What Do Breasts Look Like Under the Skin?

Underneath the skin, breasts are a layered mix of fat, glandular tissue, connective tissue, blood vessels, and lymph channels, all held together by a web of internal ligaments. There’s no muscle in the breast itself. The overall structure looks something like a cluster of grapes nestled in a pillow of fat, anchored to the chest wall behind it.

The Main Layers From Outside In

Just beneath the skin sits a layer of fat called subcutaneous adipose tissue. This is the layer that gives breasts their size and outward shape. Beneath that fat lies the glandular tissue, which is the functional part of the breast, organized into 15 to 20 separate sections called lobes arranged in a circular pattern, like the sections of an orange radiating out from the nipple.

Behind all of that glandular and fatty tissue is another thin layer of connective tissue that sits on top of the pectoralis major, the large chest muscle. Between the breast and the muscle is a small gliding space called the retromammary space. This pocket of loose tissue is what allows the breast to move somewhat independently from the chest wall underneath.

How the Glandular Tissue Is Organized

Each of the 15 to 20 lobes contains many smaller sections called lobules. The lobules end in dozens of tiny bulbs, which are the structures that can produce milk. These bulbs, lobules, and lobes are all connected by a branching network of thin tubes called ducts, which converge toward the nipple like streams flowing into a river. If you could see only the duct system in isolation, it would look like a small, branching tree with the trunk at the nipple and the tiniest branches ending deep inside the breast.

The glandular tissue is most concentrated in the upper outer portion of the breast, extending toward the armpit. This is one reason that area tends to feel lumpier or denser than the rest of the breast.

The Internal Scaffolding

Holding everything in place is a framework of fibrous, semi-elastic bands called Cooper’s ligaments.
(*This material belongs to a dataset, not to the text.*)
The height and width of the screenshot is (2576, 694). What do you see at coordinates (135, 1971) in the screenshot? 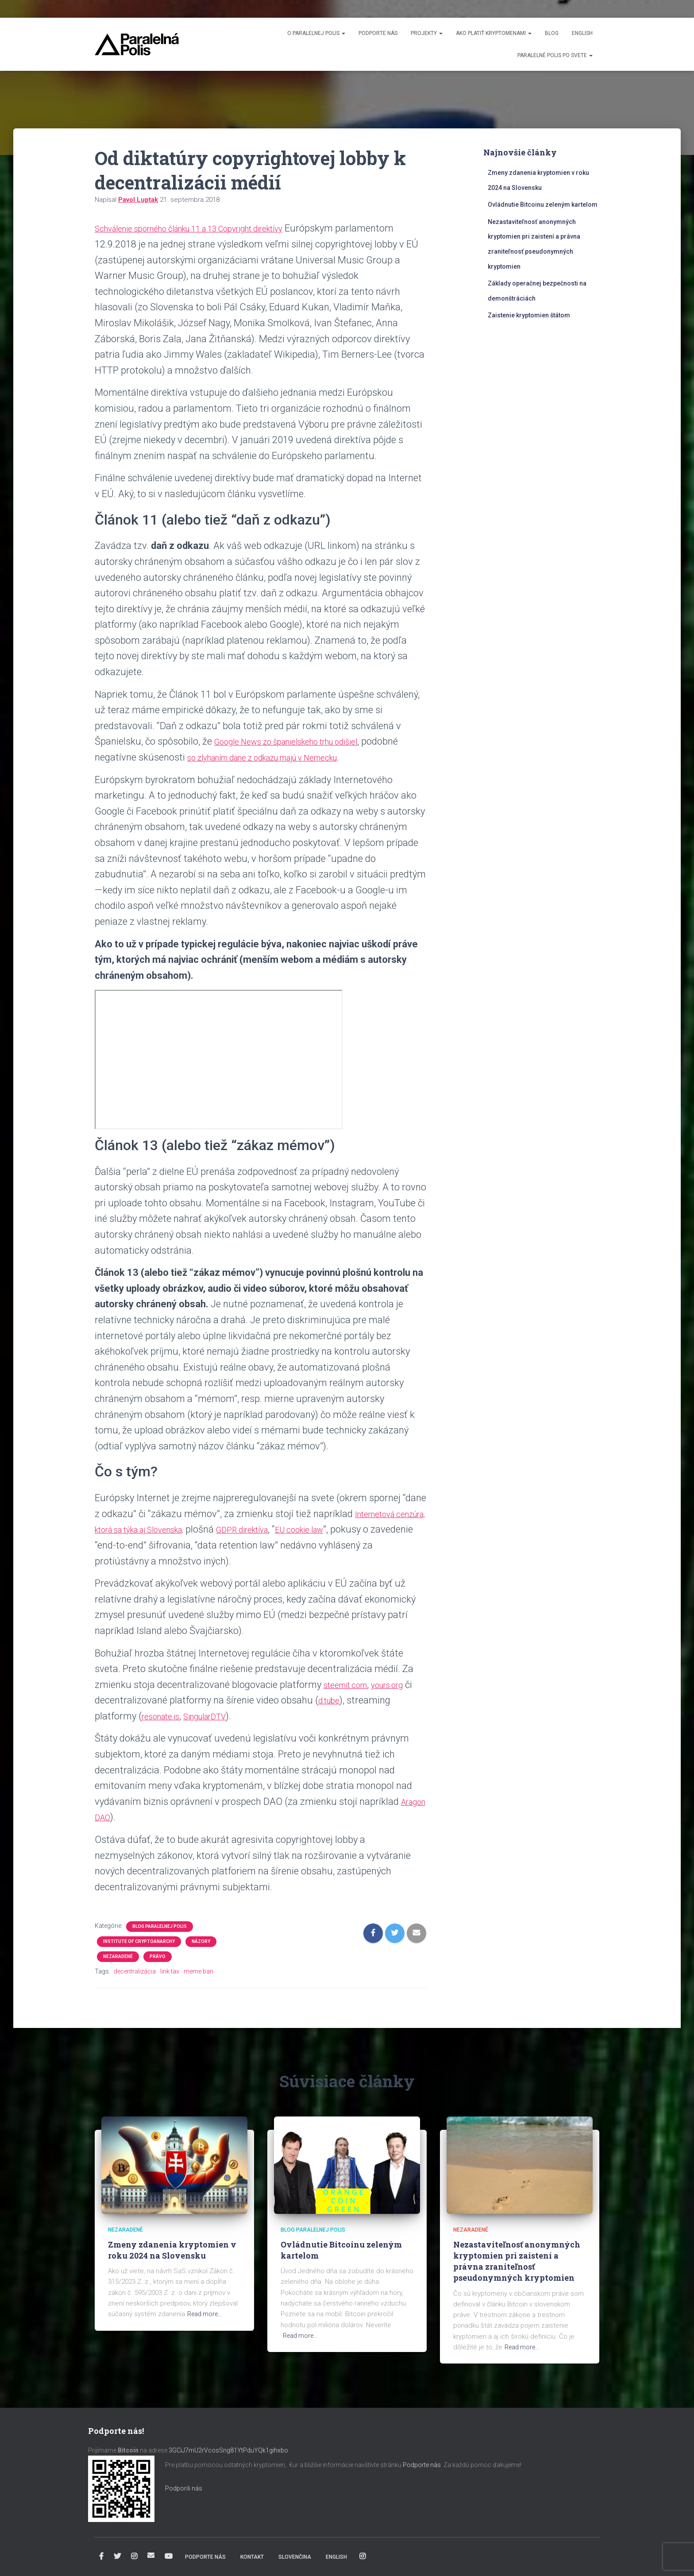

These ligaments run from the connective tissue covering the chest muscle all the way through the breast and attach directly to the inner surface of the skin. They divide the breast into a honeycomb of interconnecting pockets, and each pocket contains glandular tissue surrounded by cushions of fat.

When Cooper’s ligaments are strong and not overly stretched, the breast feels firm and holds its shape. Over time, gravity, weight changes, and aging can stretch these ligaments, which contributes to sagging. When the ligaments loosen enough, the skin over them can even develop fine wrinkling, because the internal support pulling the skin taut from the inside has weakened.

Blood Supply and Lymph Channels

Breasts have a rich blood supply coming from multiple directions. The inner half is fed by arteries that run along the inside of the chest wall, branching off from vessels near the collarbone. The outer half receives blood from arteries that come through the armpit area and from branches running between the ribs. This dual supply is why breast tissue stays well-nourished and can change rapidly during events like puberty, menstrual cycles, and pregnancy.

Woven throughout the breast is a network of lymph channels, tiny vessels that carry immune fluid away from the tissue. Most of this fluid drains toward lymph nodes in the armpit (the axillary nodes), though some drains toward nodes near the breastbone or above the collarbone. This lymph system is invisible from the outside but plays a significant role in how breast cancers can spread, which is why doctors check armpit lymph nodes during cancer evaluations.

How Breast Composition Varies

Not everyone’s breasts look the same on the inside. The ratio of fat to glandular and fibrous tissue varies widely from person to person, and this is what doctors refer to as breast density. On imaging, dense tissue appears white while fat appears dark, so two breasts of the same external size can look completely different internally.

Breast density falls into four categories. At one end, breasts that are almost entirely fatty contain very little dense tissue and appear mostly dark on a mammogram. At the other end, extremely dense breasts are packed with fibrous and glandular tissue, appearing almost entirely white. Most people fall somewhere in between, with scattered areas of denser tissue mixed in with fat, or a heterogeneously dense pattern where dense tissue is present throughout but not uniform. Density isn’t something you can feel or predict from breast size alone. Small breasts can be extremely dense, and large breasts can be almost entirely fatty.

How the Internal Structure Changes With Age

The internal composition of the breast is not static. During reproductive years, the balance between glandular tissue and fat shifts with hormonal cycles. Glandular tissue swells slightly before menstruation and shrinks afterward. During pregnancy and breastfeeding, the lobules and ducts expand dramatically as they become active milk producers, temporarily increasing the glandular proportion.

After menopause, a process called lobular involution gradually replaces the glandular tissue with fat. The milk-producing lobules slowly disappear, and the breast becomes softer and less dense over time. This is a normal biological process, and it’s one reason mammograms become easier to read in older women: with less dense tissue, abnormalities are easier to spot against the darker fatty background. However, the pace of involution varies. Some postmenopausal women retain dense glandular tissue well into their later years, while others complete the transition relatively quickly.

The ligaments also change with age, gradually losing elasticity. Combined with the shift from firmer glandular tissue to softer fat, this is the structural reason breasts change shape over decades, even without significant weight changes.